Methods: Fresh peripheral blood samples were collected from active RA patients (DAS28 > 2.7), SLE patients (1997 ACR criteria), SSc (ACR/EULAR 2013 criteria), as well as age- and gender-matched healthy controls (HC). SSc patients were subdivided into diffuse cutaneous (dcSSc), limited cutaneous SSc (lcSSc), and early SSc (eaSSc) subsets. CD14+ monocytes were isolated from peripheral blood and genome-wide profiling of RNA (HC, n=15; RA, n=9; SLE, n= 10; dcSSc, n=10; lcSSc, n=10; eaSSc, n=10), H3K4me3 (HC, n=20; RA, n=20; SLE, n=8; dcSSc, n=9; lcSSc, n=8; eaSSc, n=10), and H3K27me3 (HC, n=15; RA, n=10; SLE n=8, dcSSc, n=9 ; lcSSc, n=7; eaSSc, n=10) was performed. Statistical significance was determined using an adjusted p < 0.05 & absolute log2fold > 0.58 for RNA-Seq or an adjusted p < 0.05 for ChIP-Seq.
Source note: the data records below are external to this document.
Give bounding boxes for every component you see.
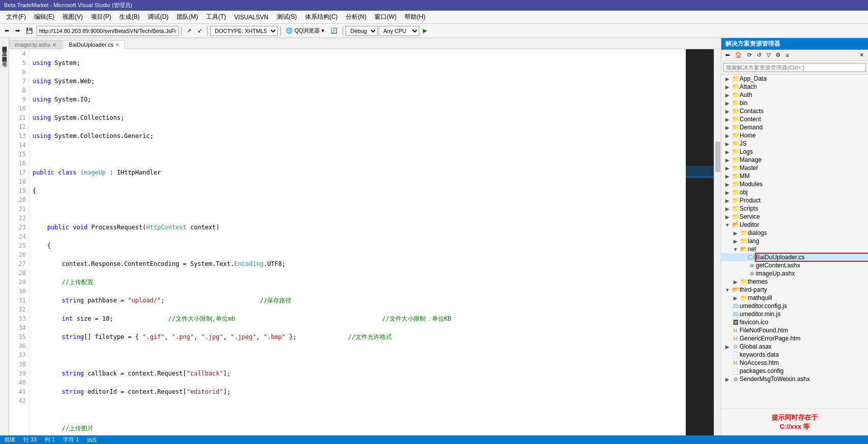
tree-item-packages[interactable]: 📄 packages.config: [721, 367, 868, 375]
menu-project[interactable]: 项目(P): [87, 12, 115, 22]
tab-baiduuploader-close[interactable]: ✕: [115, 42, 119, 48]
tree-item-genericerror[interactable]: H GenericErrorPage.htm: [721, 334, 868, 343]
toolbar-run[interactable]: ▶: [420, 26, 429, 36]
tree-item-favicon[interactable]: 🖼 favicon.ico: [721, 318, 868, 326]
cpu-select[interactable]: Any CPU: [379, 26, 419, 36]
tab-baiduuploader[interactable]: BaiDuUploader.cs ✕: [63, 40, 125, 49]
vertical-scrollbar[interactable]: [714, 49, 721, 435]
rpanel-sync[interactable]: ⟳: [745, 51, 754, 59]
menu-analysis[interactable]: 分析(N): [342, 12, 371, 22]
tree-label-auth: Auth: [740, 91, 868, 98]
tree-item-js[interactable]: ▶ 📁 JS: [721, 140, 868, 148]
tree-toggle-modules: ▶: [723, 182, 731, 187]
tree-item-appdata[interactable]: ▶ 📁 App_Data: [721, 75, 868, 83]
toolbar-svn[interactable]: ↗: [184, 26, 194, 36]
menu-debug[interactable]: 调试(D): [144, 12, 173, 22]
scrollbar-thumb[interactable]: [715, 142, 720, 172]
left-toolbar-toolbox[interactable]: 工具箱: [0, 45, 9, 50]
tree-item-attach[interactable]: ▶ 📁 Attach: [721, 83, 868, 91]
tree-item-content[interactable]: ▶ 📁 Content: [721, 115, 868, 123]
rpanel-filter[interactable]: ▽: [764, 51, 773, 59]
doctype-select[interactable]: DOCTYPE: XHTML5: [210, 26, 278, 36]
tree-label-sender: SenderMsgToWeixin.ashx: [740, 375, 868, 383]
left-toolbar-team[interactable]: 团队资源管理器: [0, 50, 9, 55]
tree-item-mm[interactable]: ▶ 📁 MM: [721, 172, 868, 180]
menu-visualsvn[interactable]: VISUALSVN: [230, 13, 272, 22]
tree-item-obj[interactable]: ▶ 📁 obj: [721, 188, 868, 196]
left-toolbar-bookmark[interactable]: 书签: [0, 55, 9, 60]
tree-toggle-themes: ▶: [731, 279, 740, 285]
tab-imageup[interactable]: imageUp.ashx ✕: [9, 40, 62, 49]
tree-item-master[interactable]: ▶ 📁 Master: [721, 164, 868, 172]
menu-edit[interactable]: 编辑(E): [30, 12, 58, 22]
tree-item-lang[interactable]: ▶ 📁 lang: [721, 237, 868, 245]
tree-item-dialogs[interactable]: ▶ 📁 dialogs: [721, 229, 868, 237]
htm-file-icon-notfound: H: [731, 327, 740, 333]
tree-item-global[interactable]: ▶ ⚙ Global.asax: [721, 343, 868, 351]
solution-search-input[interactable]: [723, 63, 866, 72]
tree-item-contacts[interactable]: ▶ 📁 Contacts: [721, 107, 868, 115]
tree-item-scripts[interactable]: ▶ 📁 Scripts: [721, 204, 868, 213]
url-input[interactable]: [37, 26, 179, 36]
toolbar-refresh[interactable]: 🔄: [328, 26, 340, 36]
toolbar-forward[interactable]: ➡: [13, 26, 22, 36]
menu-arch[interactable]: 体系结构(C): [301, 12, 342, 22]
rpanel-close[interactable]: ✕: [857, 51, 866, 59]
toolbar-svn2[interactable]: ↙: [195, 26, 205, 36]
toolbar-save[interactable]: 💾: [23, 26, 36, 36]
tab-imageup-close[interactable]: ✕: [52, 42, 56, 48]
left-toolbar-server[interactable]: 服务器资源管理器: [0, 40, 9, 45]
tree-item-thirdparty[interactable]: ▼ 📂 third-party: [721, 286, 868, 294]
rpanel-refresh[interactable]: ↺: [755, 51, 763, 59]
tree-item-imageup[interactable]: ⚙ imageUp.ashx: [721, 269, 868, 278]
menu-help[interactable]: 帮助(H): [400, 12, 429, 22]
tree-item-demand[interactable]: ▶ 📁 Demand: [721, 123, 868, 131]
rpanel-settings[interactable]: ⚙: [774, 51, 783, 59]
menu-window[interactable]: 窗口(W): [371, 12, 400, 22]
tree-item-filenotfound[interactable]: H FileNotFound.htm: [721, 326, 868, 334]
tree-item-keywords[interactable]: 📄 keywords.data: [721, 351, 868, 359]
tree-item-themes[interactable]: ▶ 📁 themes: [721, 278, 868, 286]
rpanel-more[interactable]: ≡: [784, 51, 791, 59]
tree-toggle-service: ▶: [723, 214, 731, 220]
tree-item-noaccess[interactable]: H NoAccess.htm: [721, 359, 868, 367]
tree-item-umeditor-config[interactable]: JS umeditor.config.js: [721, 302, 868, 310]
toolbar: ⬅ ➡ 💾 ↗ ↙ DOCTYPE: XHTML5 🌐 QQ浏览器 ▾ 🔄 De…: [0, 24, 868, 38]
tree-item-modules[interactable]: ▶ 📁 Modules: [721, 180, 868, 188]
tree-item-auth[interactable]: ▶ 📁 Auth: [721, 91, 868, 99]
right-panel-search: [721, 61, 868, 75]
tree-toggle-product: ▶: [723, 198, 731, 203]
menu-build[interactable]: 生成(B): [115, 12, 144, 22]
tree-item-baiduuploader[interactable]: C# BaiDuUploader.cs: [721, 253, 868, 261]
menu-tools[interactable]: 工具(T): [202, 12, 230, 22]
tree-toggle-appdata: ▶: [723, 76, 731, 82]
tree-item-home[interactable]: ▶ 📁 Home: [721, 131, 868, 140]
debug-select[interactable]: Debug: [346, 26, 378, 36]
ashx-icon-imageup: ⚙: [748, 271, 756, 277]
config-file-icon: 📄: [731, 368, 740, 374]
tree-item-umeditor-min[interactable]: JS umeditor.min.js: [721, 310, 868, 318]
tree-item-bin[interactable]: ▶ 📁 bin: [721, 99, 868, 107]
cs-file-icon-baiduuploader: C#: [748, 254, 756, 261]
menu-file[interactable]: 文件(F): [2, 12, 30, 22]
tree-label-net: net: [748, 246, 868, 253]
rpanel-home[interactable]: 🏠: [733, 51, 744, 59]
menu-view[interactable]: 视图(V): [58, 12, 87, 22]
menu-team[interactable]: 团队(M): [173, 12, 202, 22]
menu-test[interactable]: 测试(S): [273, 12, 301, 22]
tree-label-global: Global.asax: [740, 343, 868, 350]
tree-item-sendermsgtoweixinashx[interactable]: ▶ ⚙ SenderMsgToWeixin.ashx: [721, 375, 868, 383]
tree-item-manage[interactable]: ▶ 📁 Manage: [721, 156, 868, 164]
code-content[interactable]: using System; using System.Web; using Sy…: [29, 49, 686, 435]
tree-item-logs[interactable]: ▶ 📁 Logs: [721, 148, 868, 156]
toolbar-back[interactable]: ⬅: [2, 26, 12, 36]
tree-item-ueditor[interactable]: ▼ 📂 Ueditor: [721, 221, 868, 229]
tree-item-service[interactable]: ▶ 📁 Service: [721, 213, 868, 221]
tree-item-mathquill[interactable]: ▶ 📁 mathquill: [721, 294, 868, 302]
rpanel-back[interactable]: ⬅: [723, 51, 732, 59]
toolbar-browser[interactable]: 🌐 QQ浏览器 ▾: [283, 25, 327, 36]
tree-label-favicon: favicon.ico: [740, 319, 868, 326]
tree-item-getcontent[interactable]: ⚙ getContent.ashx: [721, 261, 868, 269]
tree-item-product[interactable]: ▶ 📁 Product: [721, 196, 868, 204]
tree-item-net[interactable]: ▼ 📂 net: [721, 245, 868, 253]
Results: We observed substantial differentially expressed genes (DEGs) in RA monocytes in comparison to HC (3,504 DEGs), whereas much fewer transcriptional changes were observed in SLE and SSc subsets. Similarly, much greater changes were seen in active H3K4me3 profiles in RA in comparison to HC (3,141 differential peaks), than those seen in SLE and SSc subsets (50 and 10, respectively). Moreover, the majority (~65%) of increased H3K4me3 peaks in RA were bivalent; contained a repressive H3K27me3 peak with either no or very low transcriptional expression. Notably, the H3K27me3 profile in RA was comparable to those seen in HC. This was also the case lcSSc and SLE. In contrast, numerous increases in repressive H3K27me3 peaks were identified in dcSSc and eaSSc (424 and 647, differential peaks respectively).
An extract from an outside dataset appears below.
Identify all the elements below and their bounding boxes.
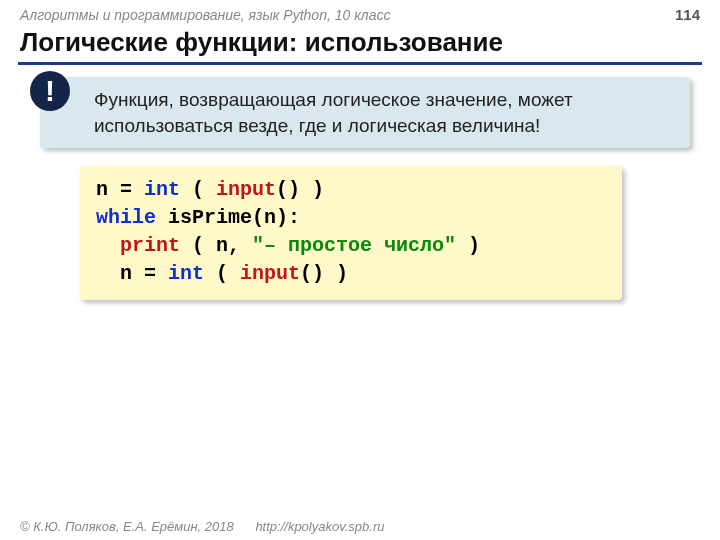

Conclusion: We found that systemic rheumatic diseases displayed a range of transcriptional and epigenetic profiles. Of note, we identified that in RA, there is an abundance of active H3K4me3 modifications that occur in repressed (H3K27me3) and transcriptionally inactive loci. We propose that the increased epigenetic activation of bivalent genes in RA could prime these monocytes for activation within the diseased joint microenvironment and could subsequently detrimentally contribute to disease pathogenesis.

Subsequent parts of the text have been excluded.